War in Ukraine
Tomson Phiri, for the World Food Programme (WFP), connecting from Lviv, Ukraine, said that humanitarian needs were worsening with each day. One month into the conflict, the WFP had provided life-saving assistance to one million people affected by the crisis. People’s capacities were stretched, and they were running out of options. WFP planned to support more people and to reach at least three million people in the coming months, as well as 300,000 refugees and asylum seekers who had fled to neighbouring countries. WFP had so far prepositioned close to 40,000 metric tons of bulk food, wheat flour and food rations. Despite the very volatile security situation, the WFP had managed to provide support to families in Kharkiv and Sumy, as part of the humanitarian convoys to those two cities. Moreover, the WFP had launched cash assistance for vulnerable refugees and families who hosted them. WFP was continuing to build up its stocks in several cities, including Dnipro and Vynnitsia. One challenge was that many humanitarian partners were not able to work in besieged areas; in the areas that were not directly affected by the war, the WFP continued to provide cash support and vouchers, also with the view of sustaining the local economy. WFP would be purchasing food from within Ukraine whenever possible.

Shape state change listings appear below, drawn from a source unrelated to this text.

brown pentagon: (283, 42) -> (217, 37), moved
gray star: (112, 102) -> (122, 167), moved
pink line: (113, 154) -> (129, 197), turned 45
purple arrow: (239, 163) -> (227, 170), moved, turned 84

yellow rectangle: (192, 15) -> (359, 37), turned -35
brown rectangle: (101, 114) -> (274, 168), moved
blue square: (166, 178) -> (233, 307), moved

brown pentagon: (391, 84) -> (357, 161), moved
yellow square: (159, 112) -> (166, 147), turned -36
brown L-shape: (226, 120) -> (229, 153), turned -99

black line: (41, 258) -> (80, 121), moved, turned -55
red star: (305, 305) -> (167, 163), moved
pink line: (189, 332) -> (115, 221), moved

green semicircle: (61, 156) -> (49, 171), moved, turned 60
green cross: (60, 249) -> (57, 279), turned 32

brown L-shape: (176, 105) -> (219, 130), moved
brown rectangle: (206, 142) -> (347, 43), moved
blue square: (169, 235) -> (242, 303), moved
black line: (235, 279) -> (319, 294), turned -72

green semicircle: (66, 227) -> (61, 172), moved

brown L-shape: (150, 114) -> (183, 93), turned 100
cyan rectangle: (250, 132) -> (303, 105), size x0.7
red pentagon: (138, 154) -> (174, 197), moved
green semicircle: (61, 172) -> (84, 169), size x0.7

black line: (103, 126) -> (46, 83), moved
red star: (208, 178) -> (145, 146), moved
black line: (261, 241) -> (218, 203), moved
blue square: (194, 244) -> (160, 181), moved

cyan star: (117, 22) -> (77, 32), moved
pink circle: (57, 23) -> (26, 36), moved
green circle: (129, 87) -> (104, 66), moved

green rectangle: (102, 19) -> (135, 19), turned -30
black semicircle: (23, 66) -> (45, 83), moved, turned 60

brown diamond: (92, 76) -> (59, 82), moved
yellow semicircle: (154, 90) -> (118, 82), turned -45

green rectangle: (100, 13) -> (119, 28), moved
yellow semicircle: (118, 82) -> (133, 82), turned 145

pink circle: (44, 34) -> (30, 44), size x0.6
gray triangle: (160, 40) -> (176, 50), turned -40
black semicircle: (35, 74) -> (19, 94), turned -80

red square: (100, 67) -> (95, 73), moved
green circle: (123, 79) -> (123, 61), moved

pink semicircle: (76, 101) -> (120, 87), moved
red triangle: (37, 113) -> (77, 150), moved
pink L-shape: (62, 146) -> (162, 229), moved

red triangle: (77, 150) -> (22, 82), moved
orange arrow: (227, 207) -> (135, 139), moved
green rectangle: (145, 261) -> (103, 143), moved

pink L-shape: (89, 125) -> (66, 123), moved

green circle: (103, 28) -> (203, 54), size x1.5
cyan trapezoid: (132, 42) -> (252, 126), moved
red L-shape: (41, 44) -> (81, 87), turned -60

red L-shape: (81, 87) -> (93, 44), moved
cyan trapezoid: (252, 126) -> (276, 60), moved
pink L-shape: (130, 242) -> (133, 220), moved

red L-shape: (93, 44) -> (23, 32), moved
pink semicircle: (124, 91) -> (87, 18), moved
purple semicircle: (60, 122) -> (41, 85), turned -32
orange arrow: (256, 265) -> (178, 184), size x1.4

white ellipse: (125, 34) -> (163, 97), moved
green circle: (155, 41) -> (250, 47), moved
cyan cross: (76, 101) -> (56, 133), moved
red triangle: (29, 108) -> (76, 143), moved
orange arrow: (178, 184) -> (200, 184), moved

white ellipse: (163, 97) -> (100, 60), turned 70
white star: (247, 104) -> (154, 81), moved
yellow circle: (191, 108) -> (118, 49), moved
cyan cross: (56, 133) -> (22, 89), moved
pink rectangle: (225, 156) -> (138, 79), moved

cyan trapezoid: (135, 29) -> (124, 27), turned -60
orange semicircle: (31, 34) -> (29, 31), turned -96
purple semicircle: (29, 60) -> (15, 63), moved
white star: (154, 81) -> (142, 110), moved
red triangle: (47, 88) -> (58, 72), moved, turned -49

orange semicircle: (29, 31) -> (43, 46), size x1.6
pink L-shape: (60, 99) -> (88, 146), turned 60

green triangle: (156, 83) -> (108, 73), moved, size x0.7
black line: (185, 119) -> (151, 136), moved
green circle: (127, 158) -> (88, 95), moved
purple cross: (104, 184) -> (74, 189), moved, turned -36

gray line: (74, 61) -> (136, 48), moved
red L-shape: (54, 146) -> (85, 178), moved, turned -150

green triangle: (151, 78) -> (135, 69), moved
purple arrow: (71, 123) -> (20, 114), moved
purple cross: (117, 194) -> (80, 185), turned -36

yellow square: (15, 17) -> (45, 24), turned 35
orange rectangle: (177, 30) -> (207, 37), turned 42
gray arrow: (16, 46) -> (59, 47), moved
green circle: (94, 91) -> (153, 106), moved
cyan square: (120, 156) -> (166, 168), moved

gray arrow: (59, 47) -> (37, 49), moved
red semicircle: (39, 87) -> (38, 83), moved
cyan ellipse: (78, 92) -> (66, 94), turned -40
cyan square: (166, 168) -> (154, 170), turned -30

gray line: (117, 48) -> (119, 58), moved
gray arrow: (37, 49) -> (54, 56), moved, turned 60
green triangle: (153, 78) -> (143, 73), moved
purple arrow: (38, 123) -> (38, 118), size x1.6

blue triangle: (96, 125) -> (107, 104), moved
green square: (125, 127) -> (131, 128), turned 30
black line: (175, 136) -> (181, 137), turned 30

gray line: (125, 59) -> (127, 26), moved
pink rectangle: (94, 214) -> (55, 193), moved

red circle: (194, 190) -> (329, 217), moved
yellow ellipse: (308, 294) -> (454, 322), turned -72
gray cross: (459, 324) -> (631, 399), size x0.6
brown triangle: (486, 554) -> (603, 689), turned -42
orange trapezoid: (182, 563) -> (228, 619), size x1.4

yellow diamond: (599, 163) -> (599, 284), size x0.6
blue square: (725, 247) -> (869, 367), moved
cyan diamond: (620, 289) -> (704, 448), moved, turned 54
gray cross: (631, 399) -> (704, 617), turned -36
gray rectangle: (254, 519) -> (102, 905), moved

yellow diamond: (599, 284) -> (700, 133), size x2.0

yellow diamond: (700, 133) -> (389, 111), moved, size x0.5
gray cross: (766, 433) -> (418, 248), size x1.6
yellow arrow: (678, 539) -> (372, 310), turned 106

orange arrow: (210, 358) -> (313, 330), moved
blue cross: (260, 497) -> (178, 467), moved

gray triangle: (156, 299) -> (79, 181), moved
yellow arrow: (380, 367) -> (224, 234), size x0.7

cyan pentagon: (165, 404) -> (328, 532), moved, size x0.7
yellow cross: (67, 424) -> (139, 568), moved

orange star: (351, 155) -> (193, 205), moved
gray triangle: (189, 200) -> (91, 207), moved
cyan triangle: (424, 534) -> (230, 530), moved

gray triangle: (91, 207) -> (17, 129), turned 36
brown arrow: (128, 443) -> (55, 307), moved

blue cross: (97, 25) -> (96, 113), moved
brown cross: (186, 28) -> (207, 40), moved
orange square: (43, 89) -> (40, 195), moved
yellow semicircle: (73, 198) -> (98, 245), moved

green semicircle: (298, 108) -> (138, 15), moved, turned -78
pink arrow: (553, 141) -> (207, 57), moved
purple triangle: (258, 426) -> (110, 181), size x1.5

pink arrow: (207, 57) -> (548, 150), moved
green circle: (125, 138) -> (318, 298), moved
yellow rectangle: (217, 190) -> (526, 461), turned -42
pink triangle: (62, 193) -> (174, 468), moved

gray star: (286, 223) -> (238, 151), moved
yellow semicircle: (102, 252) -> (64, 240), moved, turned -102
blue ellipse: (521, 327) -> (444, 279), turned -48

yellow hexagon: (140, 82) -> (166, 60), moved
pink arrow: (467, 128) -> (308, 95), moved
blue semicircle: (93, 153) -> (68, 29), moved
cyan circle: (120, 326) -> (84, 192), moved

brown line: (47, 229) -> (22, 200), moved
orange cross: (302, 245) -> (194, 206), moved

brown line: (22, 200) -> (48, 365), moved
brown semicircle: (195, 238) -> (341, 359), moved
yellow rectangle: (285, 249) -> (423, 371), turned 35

Ewan Watson, for the International Committee of the Red Cross (ICRC), spoke about the safe passage operation from Mariupol. ICRC had three cars and nine staff members heading from Zaporizhzhia to Mariupol today, but it was not clear whether the safe passage would happen today. The ICRC’s role would be to lead the convoy from Mariupol to another city in Ukraine; the destination city was not specified yet. There would be as many as 54 buses and numerous personal vehicles. The ICRC would put clear Red Cross markers on the convoy to identify them as a purely humanitarian, civilian movement. Open communication channels existed with parties to the conflict to make sure all details were agreed with all sides and passed on down the chain of command and communicated with the citizens of Mariupol. It had to be secured that the ceasefire would hold during the evacuation. People’s voluntary consent was a paramount prerequisite for the evacuation to take place.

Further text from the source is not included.